Exercise goal: From the entries below, gather each line containing the word "Identify".

Data:
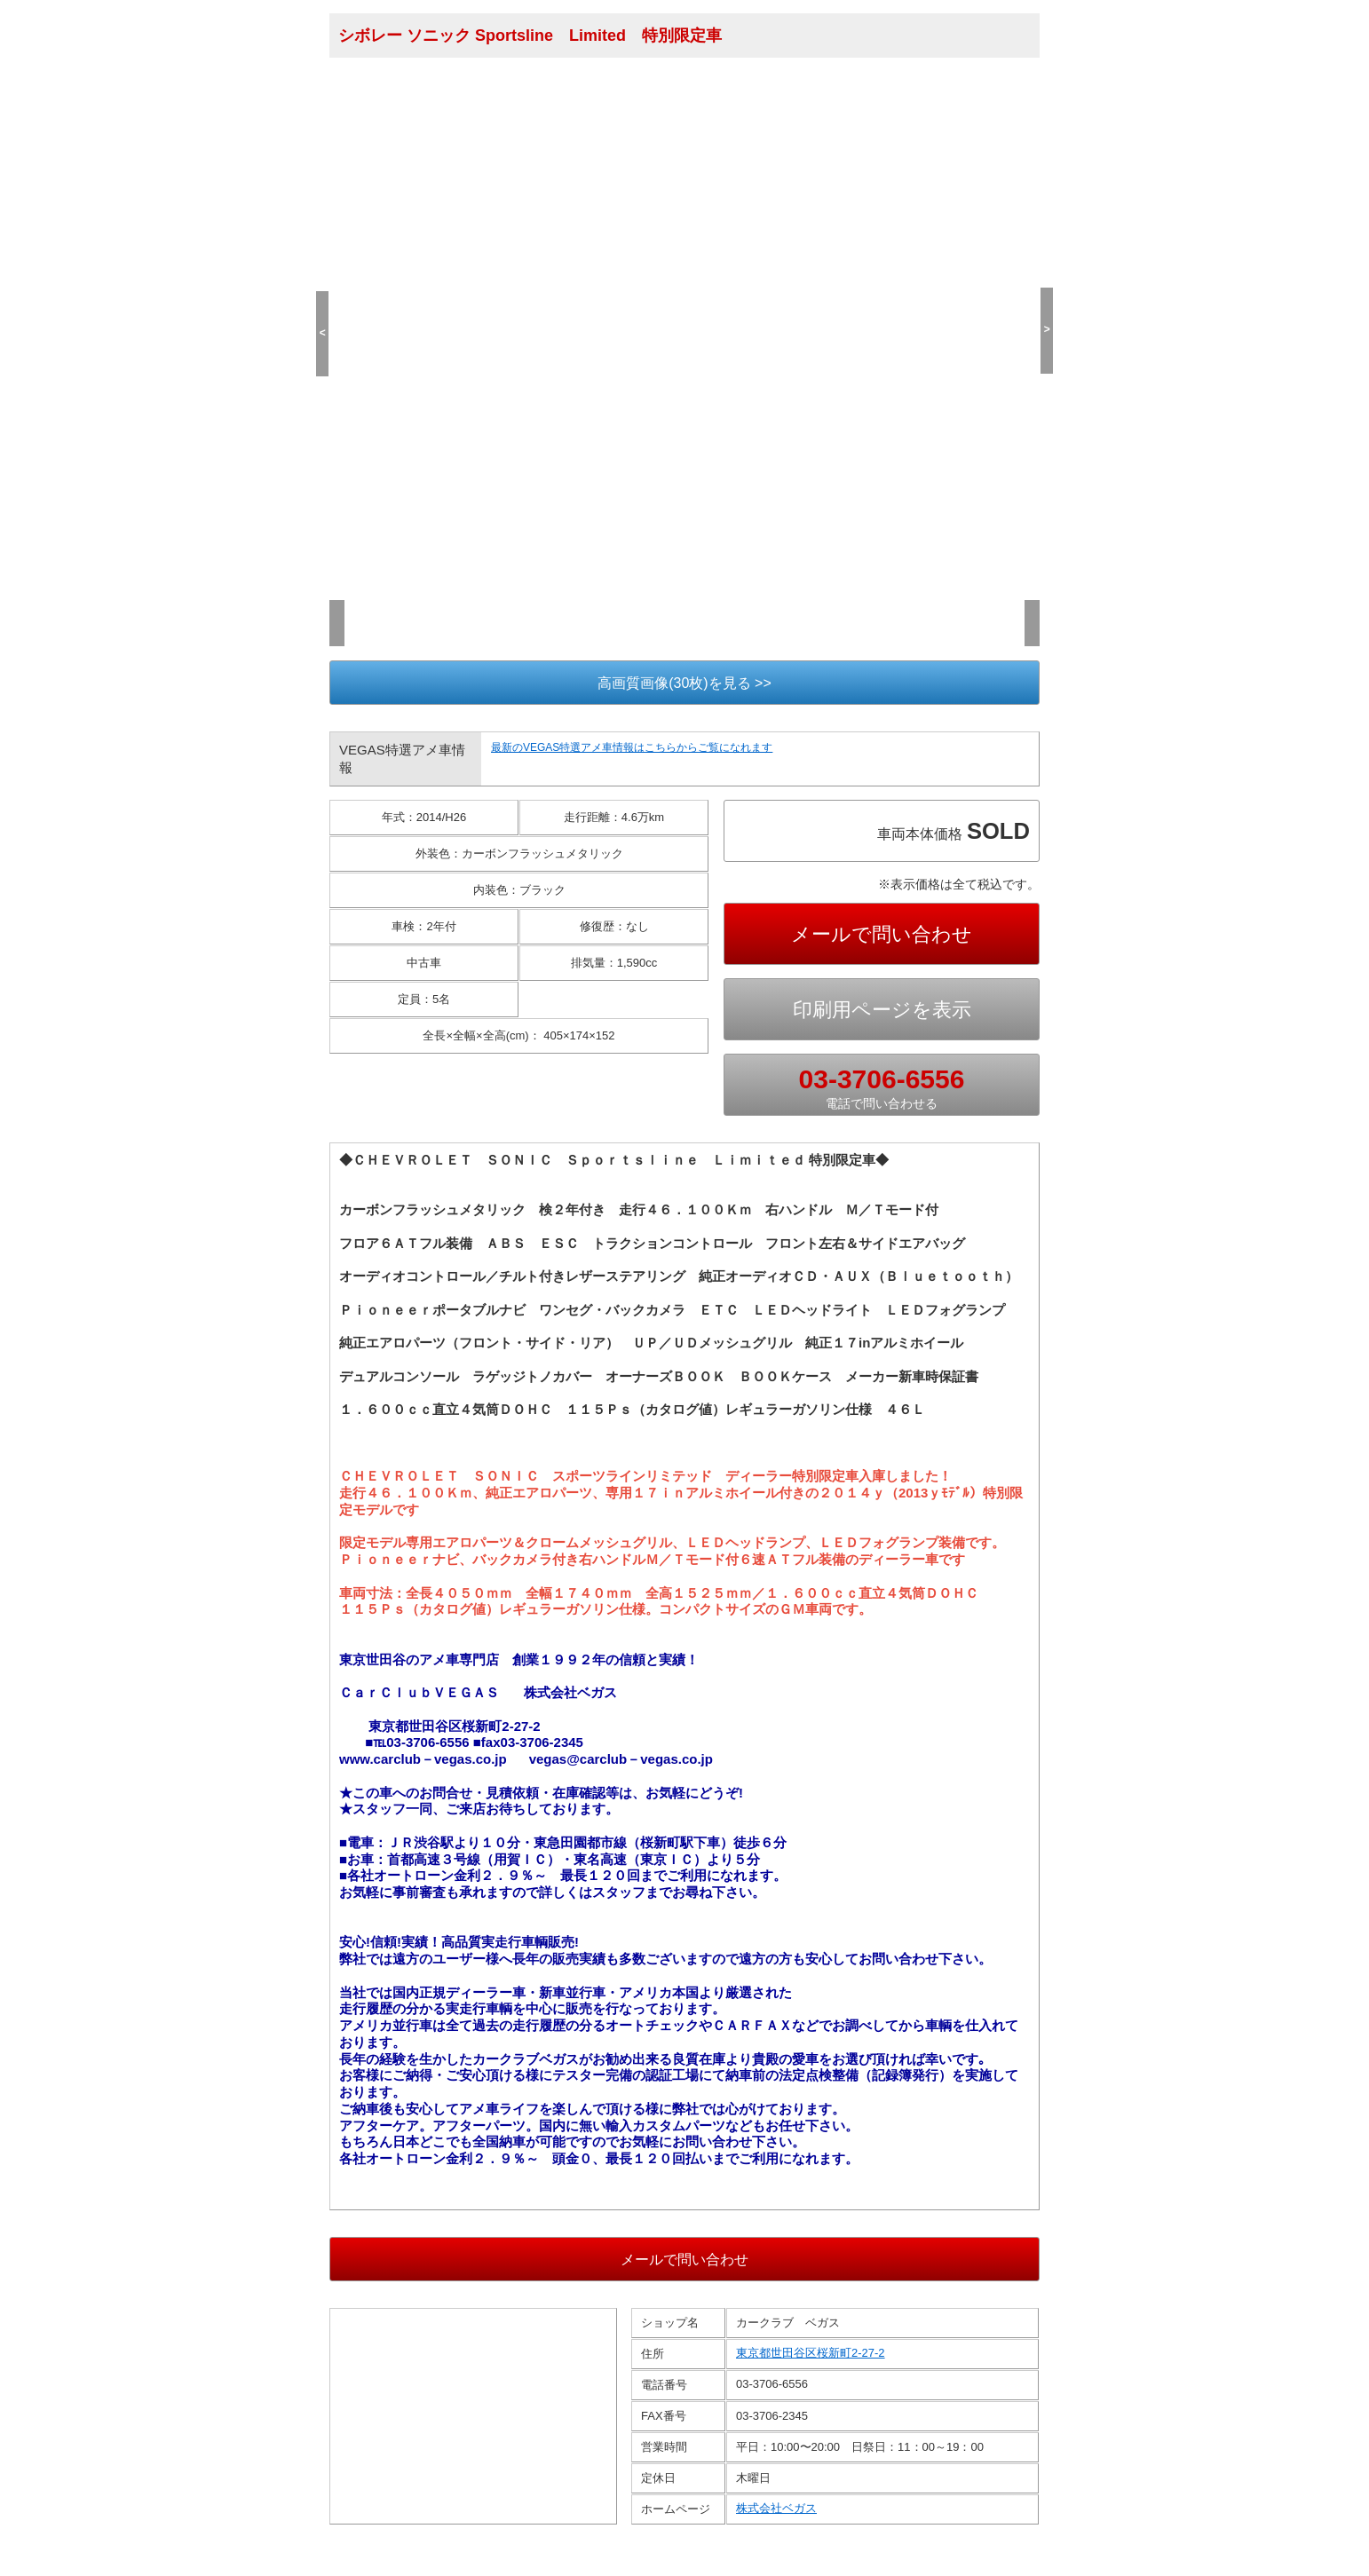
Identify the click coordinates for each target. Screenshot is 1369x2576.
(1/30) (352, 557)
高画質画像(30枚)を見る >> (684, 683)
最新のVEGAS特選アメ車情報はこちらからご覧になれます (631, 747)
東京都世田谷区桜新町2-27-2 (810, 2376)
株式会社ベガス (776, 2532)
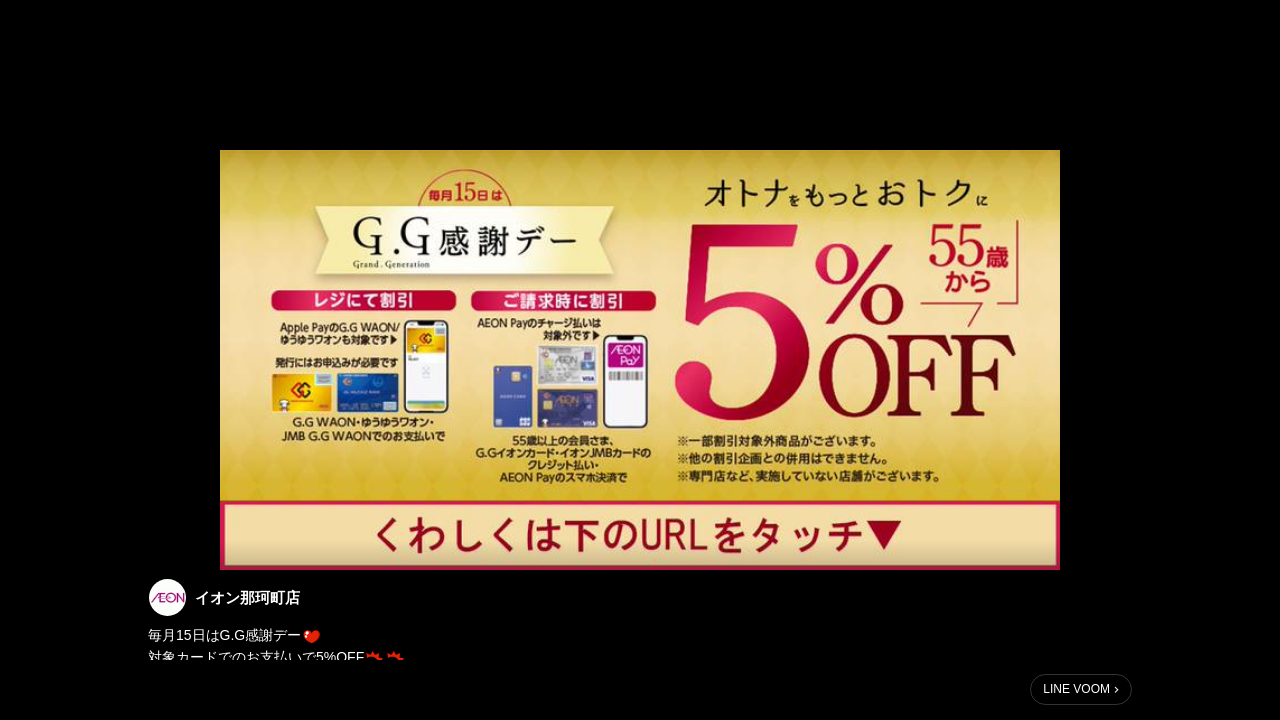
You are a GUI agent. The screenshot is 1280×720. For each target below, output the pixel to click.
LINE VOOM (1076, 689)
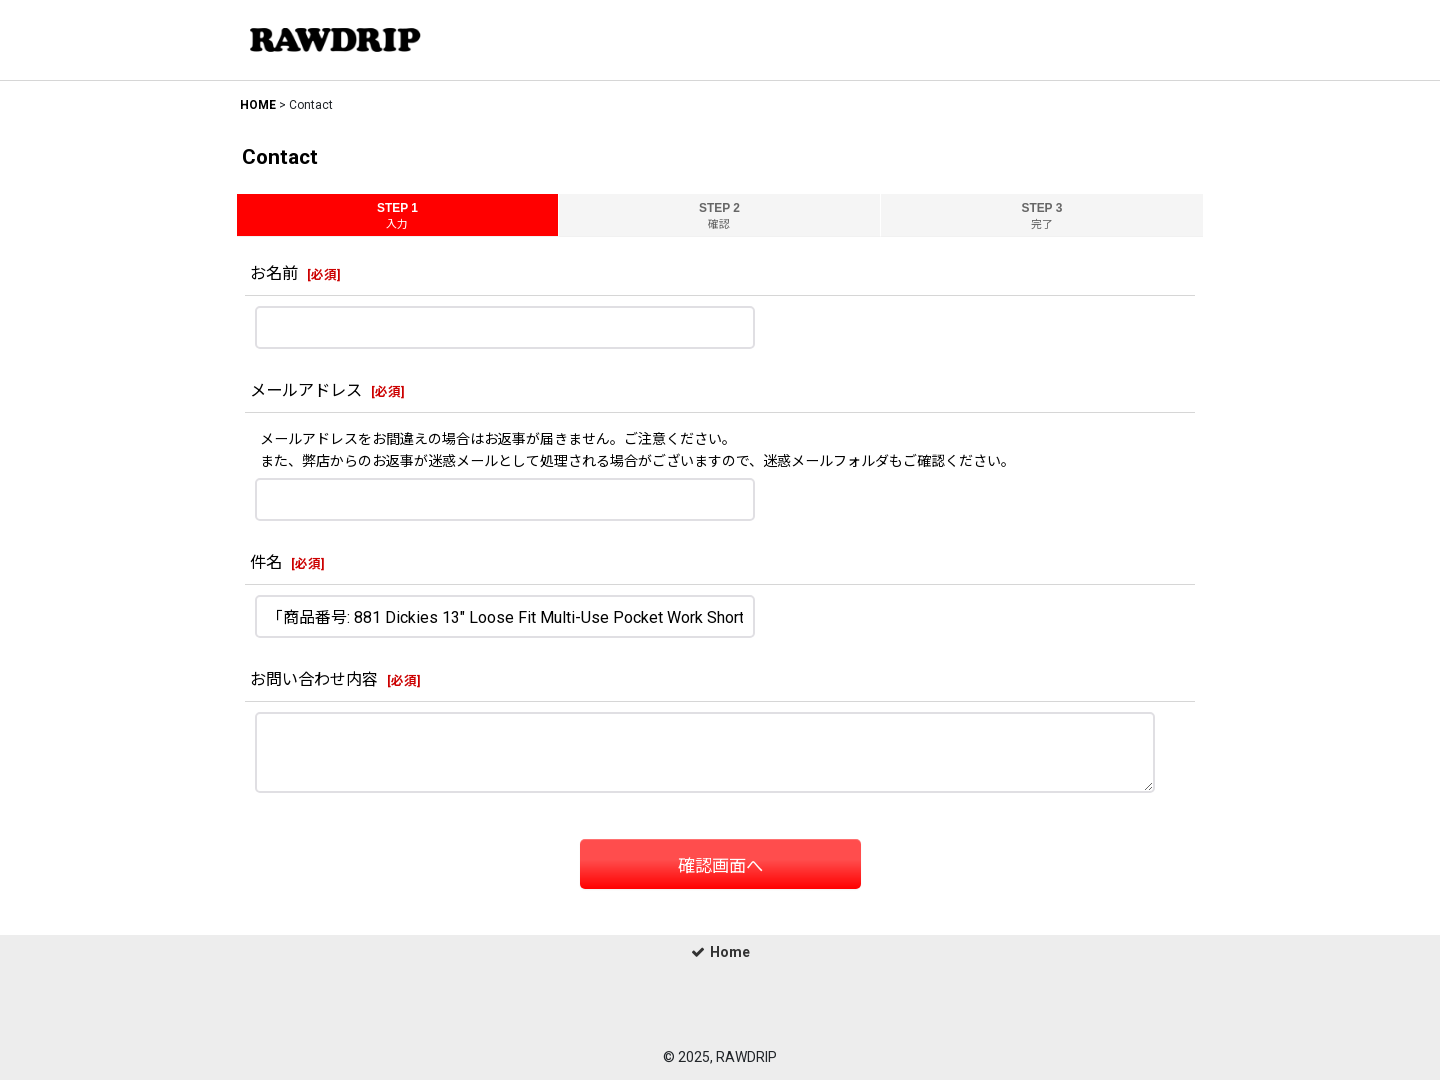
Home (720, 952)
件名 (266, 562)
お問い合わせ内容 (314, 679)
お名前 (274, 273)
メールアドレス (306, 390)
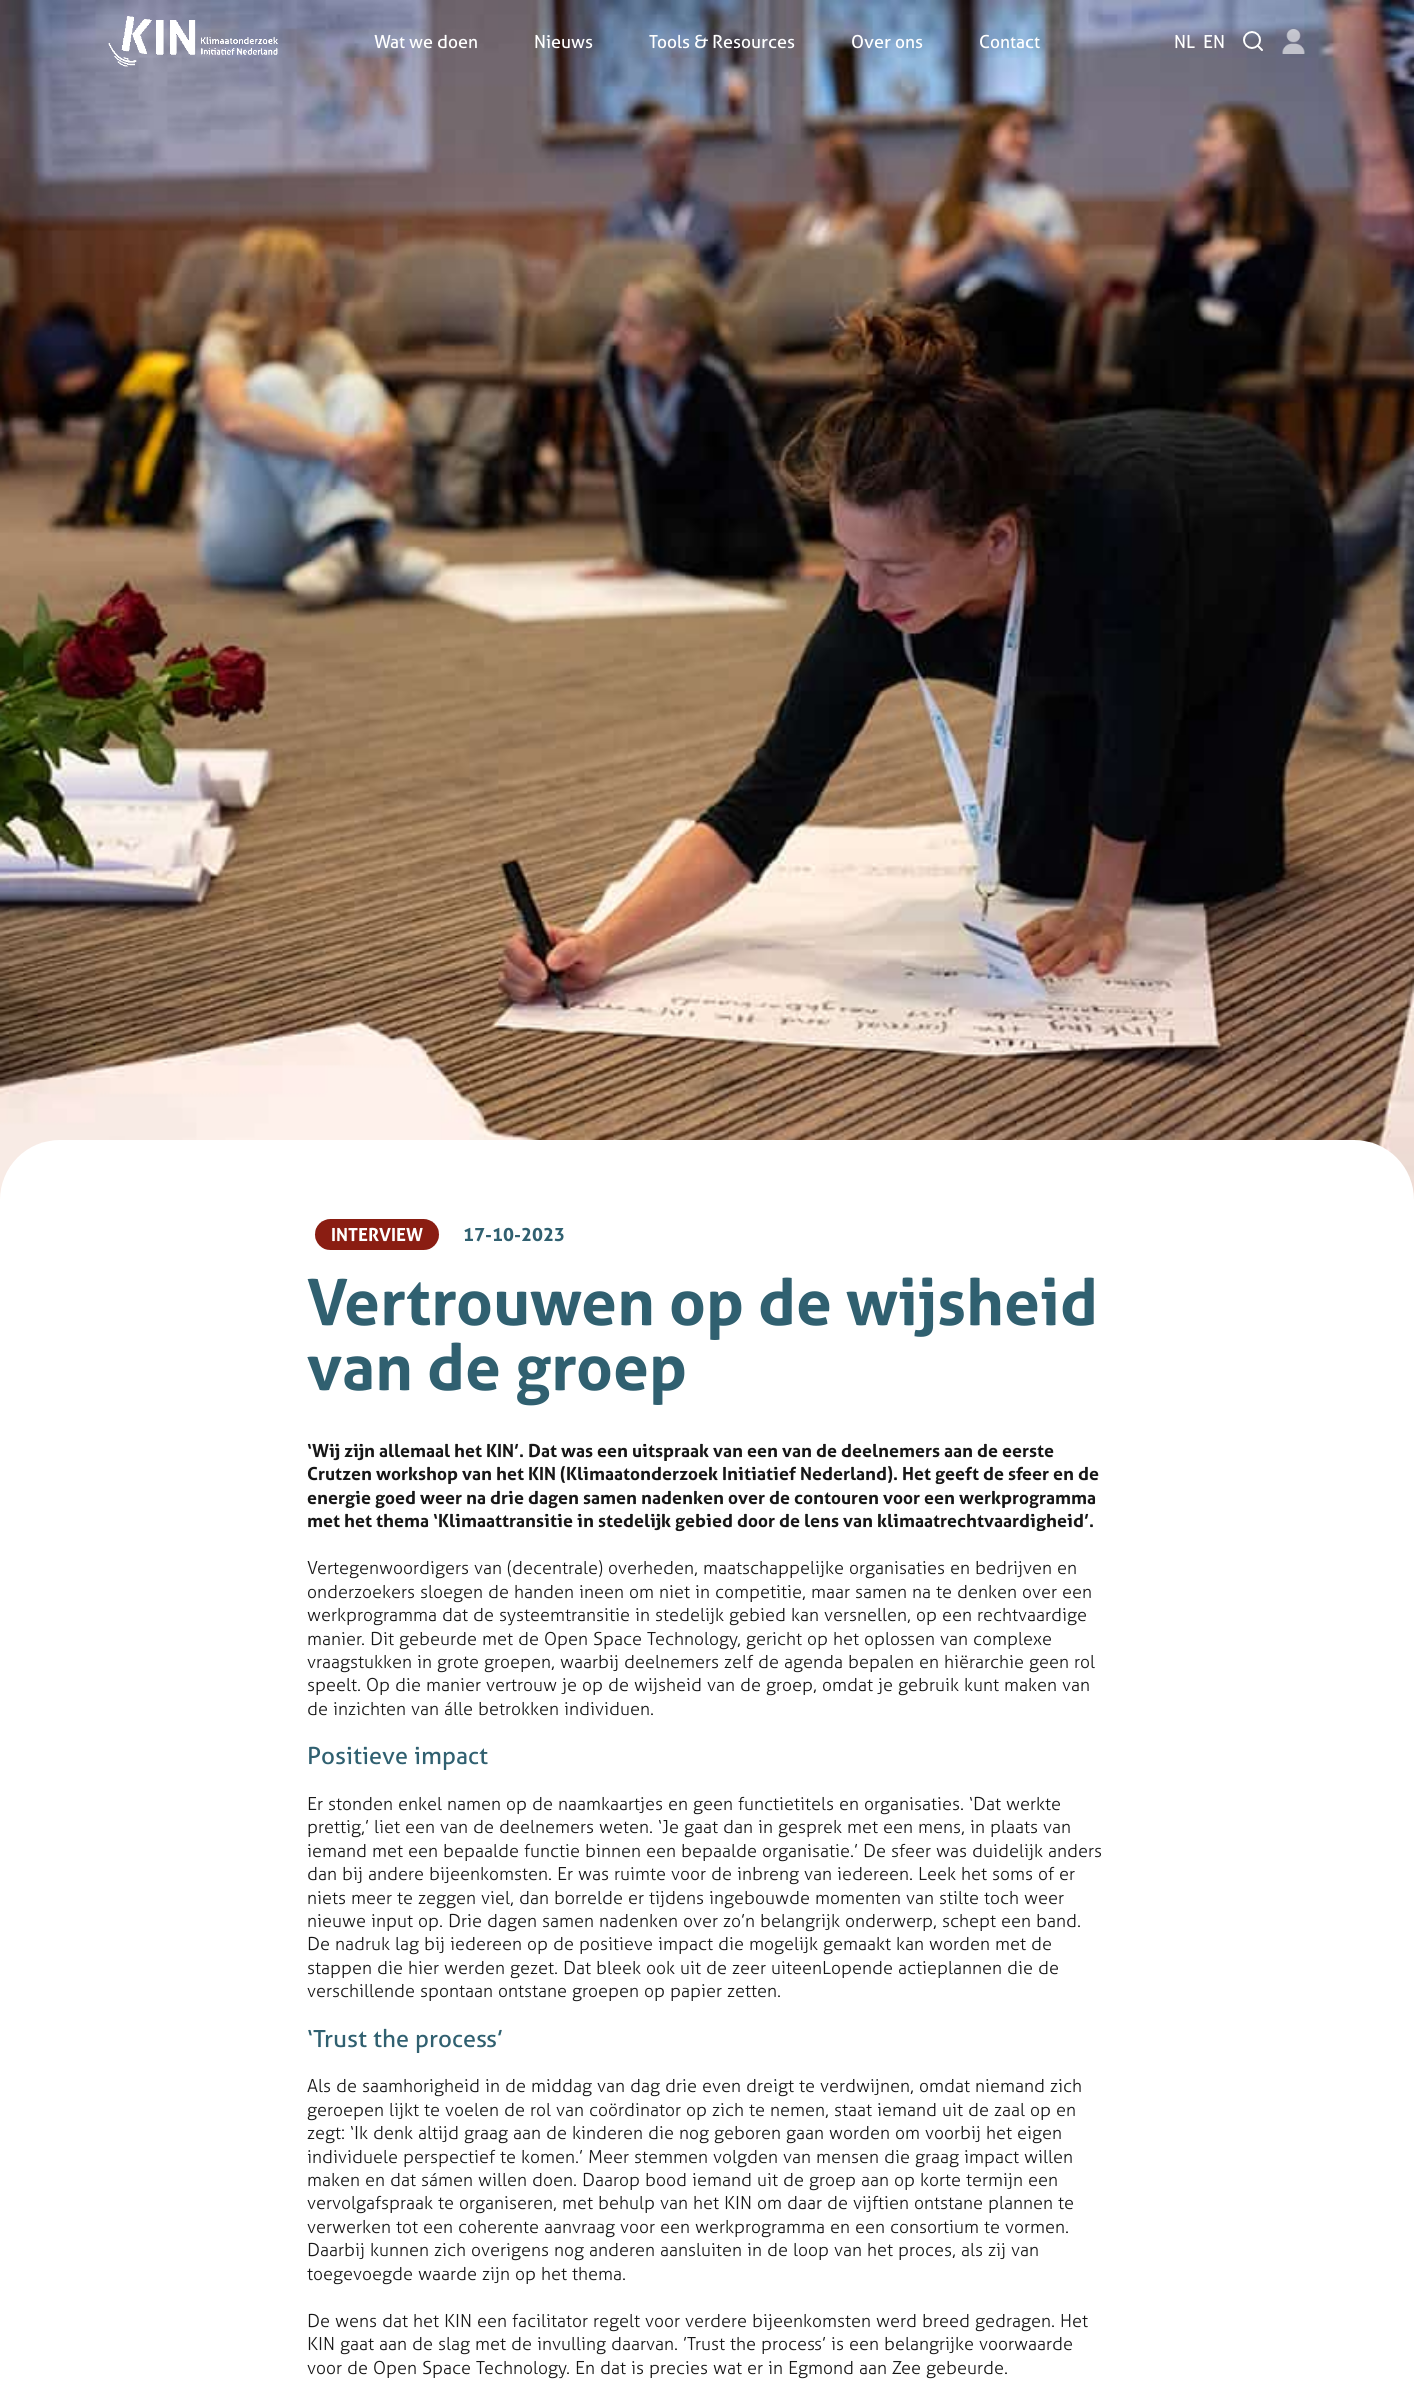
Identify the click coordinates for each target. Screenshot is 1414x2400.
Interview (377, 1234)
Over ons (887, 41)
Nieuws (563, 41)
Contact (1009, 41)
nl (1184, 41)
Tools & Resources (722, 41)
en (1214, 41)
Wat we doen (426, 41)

The completed task:
Identify the click coordinates for each target. Screenshot is 1369x2576.
Identify the click coordinates for each target. Screenshot is 1414x2400.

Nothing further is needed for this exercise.